**Working data:**
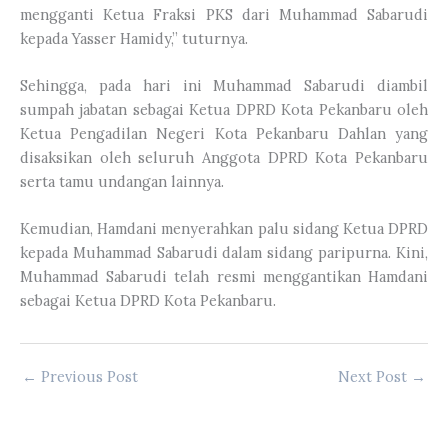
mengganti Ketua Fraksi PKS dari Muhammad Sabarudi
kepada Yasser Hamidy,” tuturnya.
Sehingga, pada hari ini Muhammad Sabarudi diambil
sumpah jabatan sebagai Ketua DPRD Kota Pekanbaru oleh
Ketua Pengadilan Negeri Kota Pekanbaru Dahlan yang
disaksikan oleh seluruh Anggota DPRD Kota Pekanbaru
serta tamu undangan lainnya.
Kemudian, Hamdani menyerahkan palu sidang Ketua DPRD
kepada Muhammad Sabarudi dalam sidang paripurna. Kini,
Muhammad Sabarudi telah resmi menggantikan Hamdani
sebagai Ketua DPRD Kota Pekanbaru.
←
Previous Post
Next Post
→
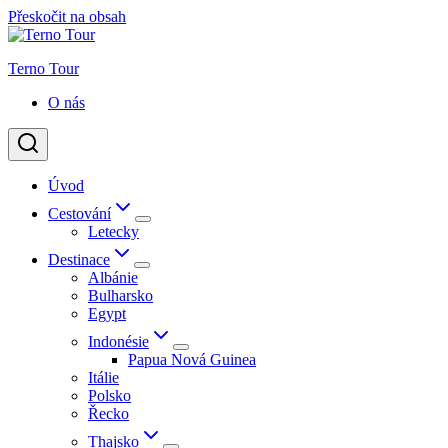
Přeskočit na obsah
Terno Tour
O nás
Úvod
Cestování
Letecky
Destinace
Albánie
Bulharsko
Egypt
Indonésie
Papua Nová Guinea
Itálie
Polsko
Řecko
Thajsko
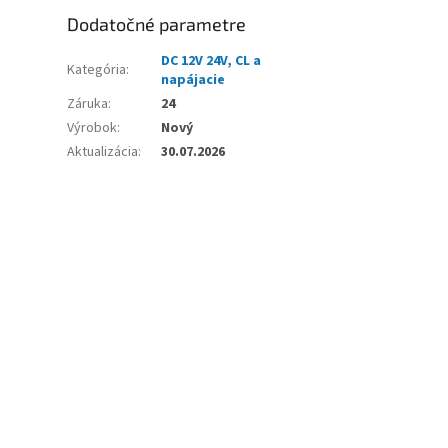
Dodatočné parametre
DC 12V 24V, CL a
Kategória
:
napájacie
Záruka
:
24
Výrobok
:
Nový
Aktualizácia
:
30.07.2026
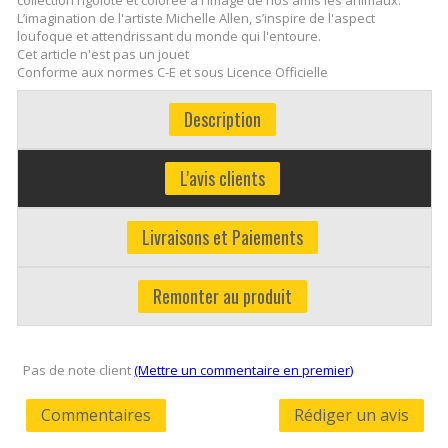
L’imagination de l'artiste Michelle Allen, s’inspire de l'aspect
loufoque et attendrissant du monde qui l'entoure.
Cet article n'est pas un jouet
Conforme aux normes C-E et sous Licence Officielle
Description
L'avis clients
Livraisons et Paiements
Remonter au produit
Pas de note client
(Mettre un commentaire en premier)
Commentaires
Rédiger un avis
==
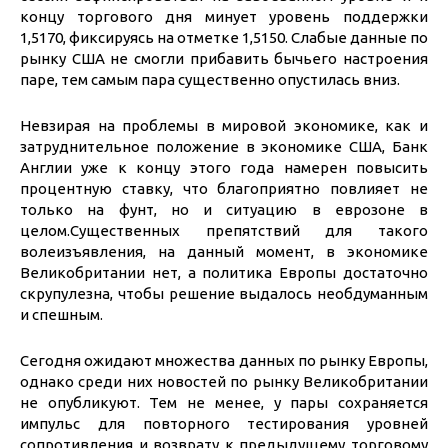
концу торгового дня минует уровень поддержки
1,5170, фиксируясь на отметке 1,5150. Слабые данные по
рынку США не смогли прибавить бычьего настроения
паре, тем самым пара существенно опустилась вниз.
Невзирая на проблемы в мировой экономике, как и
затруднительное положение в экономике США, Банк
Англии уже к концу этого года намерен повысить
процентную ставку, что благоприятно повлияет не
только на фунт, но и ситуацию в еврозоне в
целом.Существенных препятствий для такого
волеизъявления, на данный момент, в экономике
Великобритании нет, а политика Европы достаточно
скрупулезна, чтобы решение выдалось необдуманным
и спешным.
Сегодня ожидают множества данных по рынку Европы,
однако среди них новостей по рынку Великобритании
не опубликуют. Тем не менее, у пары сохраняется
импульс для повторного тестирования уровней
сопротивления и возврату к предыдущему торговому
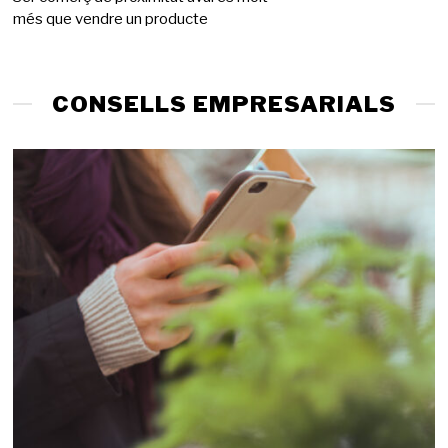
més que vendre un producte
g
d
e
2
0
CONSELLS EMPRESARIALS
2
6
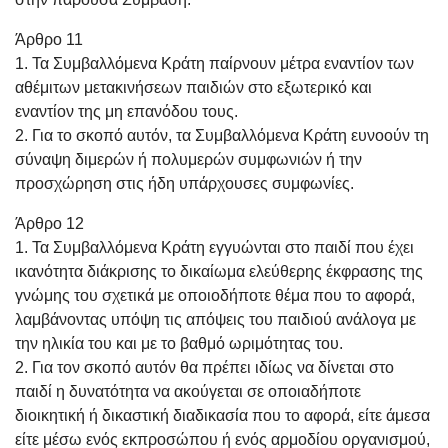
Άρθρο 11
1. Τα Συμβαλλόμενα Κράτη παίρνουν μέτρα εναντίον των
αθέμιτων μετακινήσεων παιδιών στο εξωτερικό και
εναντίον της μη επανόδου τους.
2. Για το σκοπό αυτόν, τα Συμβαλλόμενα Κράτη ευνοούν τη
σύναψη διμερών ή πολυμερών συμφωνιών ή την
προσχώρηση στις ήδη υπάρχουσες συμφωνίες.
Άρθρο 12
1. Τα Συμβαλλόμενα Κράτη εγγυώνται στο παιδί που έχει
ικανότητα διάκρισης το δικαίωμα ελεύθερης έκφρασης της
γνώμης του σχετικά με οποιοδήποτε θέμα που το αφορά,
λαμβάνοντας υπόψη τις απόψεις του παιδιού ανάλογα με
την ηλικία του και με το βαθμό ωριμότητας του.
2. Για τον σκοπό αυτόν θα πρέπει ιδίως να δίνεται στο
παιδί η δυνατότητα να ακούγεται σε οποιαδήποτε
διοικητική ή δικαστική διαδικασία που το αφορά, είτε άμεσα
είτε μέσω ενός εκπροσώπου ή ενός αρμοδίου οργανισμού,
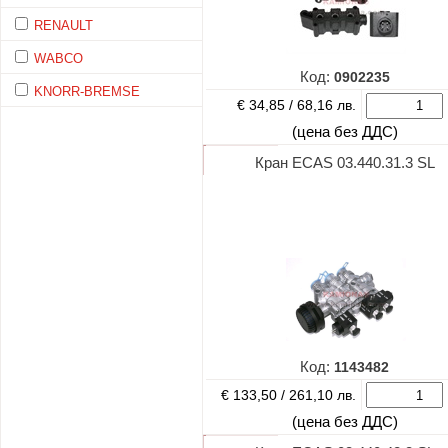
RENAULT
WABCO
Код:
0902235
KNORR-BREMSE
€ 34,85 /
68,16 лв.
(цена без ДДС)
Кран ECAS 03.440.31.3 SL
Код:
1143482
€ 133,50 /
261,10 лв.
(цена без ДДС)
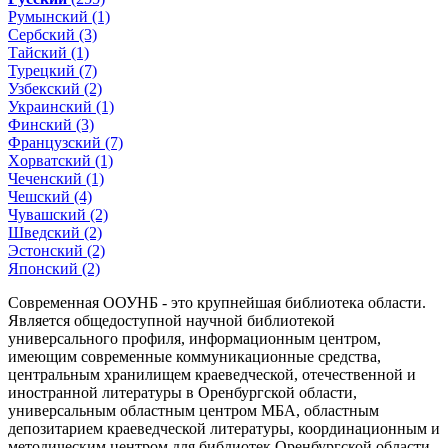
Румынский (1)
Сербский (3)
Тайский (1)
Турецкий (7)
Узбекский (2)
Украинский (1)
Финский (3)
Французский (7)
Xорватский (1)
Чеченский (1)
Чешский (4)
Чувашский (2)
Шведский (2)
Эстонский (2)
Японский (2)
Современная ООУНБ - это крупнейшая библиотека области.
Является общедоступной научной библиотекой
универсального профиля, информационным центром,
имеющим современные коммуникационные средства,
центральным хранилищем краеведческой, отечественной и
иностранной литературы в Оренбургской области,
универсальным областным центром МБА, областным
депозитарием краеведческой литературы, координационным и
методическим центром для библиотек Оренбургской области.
...
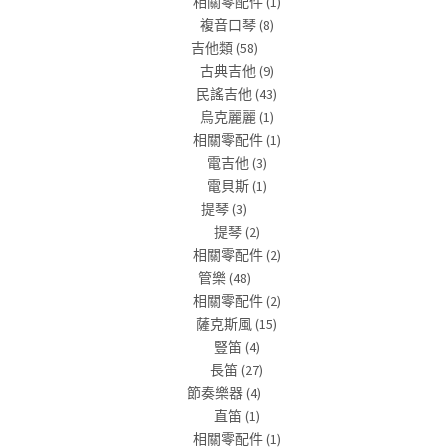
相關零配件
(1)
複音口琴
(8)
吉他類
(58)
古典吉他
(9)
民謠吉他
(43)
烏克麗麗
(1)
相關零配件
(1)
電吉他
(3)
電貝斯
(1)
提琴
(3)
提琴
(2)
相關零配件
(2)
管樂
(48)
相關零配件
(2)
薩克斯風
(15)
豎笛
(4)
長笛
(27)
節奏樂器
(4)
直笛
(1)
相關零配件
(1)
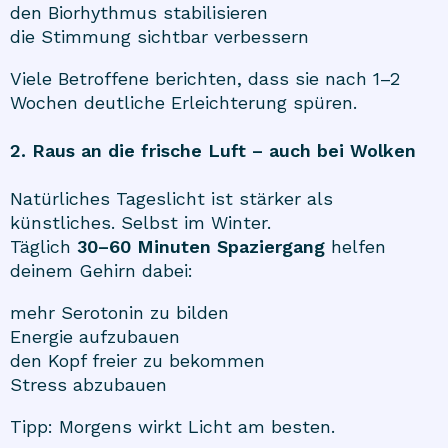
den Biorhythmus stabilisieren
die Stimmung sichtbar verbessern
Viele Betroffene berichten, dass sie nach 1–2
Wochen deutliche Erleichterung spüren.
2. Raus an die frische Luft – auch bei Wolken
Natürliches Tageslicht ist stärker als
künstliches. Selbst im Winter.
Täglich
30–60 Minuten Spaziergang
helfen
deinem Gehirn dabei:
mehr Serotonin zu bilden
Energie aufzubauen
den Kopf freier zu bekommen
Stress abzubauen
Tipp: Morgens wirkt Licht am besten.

**Directions for this task:**
What is needed is an exact copy of only the lines above from the one with "mengganti Ketua Fraksi" to the one with "Rédiger un avis", both kept, with every picture left out.

**Answer to this problem:**
mengganti Ketua Fraksi PKS dari Muhammad Sabarudi
kepada Yasser Hamidy,” tuturnya.
Sehingga, pada hari ini Muhammad Sabarudi diambil
sumpah jabatan sebagai Ketua DPRD Kota Pekanbaru oleh
Ketua Pengadilan Negeri Kota Pekanbaru Dahlan yang
disaksikan oleh seluruh Anggota DPRD Kota Pekanbaru
serta tamu undangan lainnya.
Kemudian, Hamdani menyerahkan palu sidang Ketua DPRD
kepada Muhammad Sabarudi dalam sidang paripurna. Kini,
Muhammad Sabarudi telah resmi menggantikan Hamdani
sebagai Ketua DPRD Kota Pekanbaru.
←
Previous Post
Next Post
→
Přeskočit na obsah
Terno Tour
O nás
Úvod
Cestování
Letecky
Destinace
Albánie
Bulharsko
Egypt
Indonésie
Papua Nová Guinea
Itálie
Polsko
Řecko
Thajsko
Dodatočné parametre
DC 12V 24V, CL a
Kategória
:
napájacie
Záruka
:
24
Výrobok
:
Nový
Aktualizácia
:
30.07.2026
L’imagination de l'artiste Michelle Allen, s’inspire de l'aspect
loufoque et attendrissant du monde qui l'entoure.
Cet article n'est pas un jouet
Conforme aux normes C-E et sous Licence Officielle
Description
L'avis clients
Livraisons et Paiements
Remonter au produit
Pas de note client
(Mettre un commentaire en premier)
Commentaires
Rédiger un avis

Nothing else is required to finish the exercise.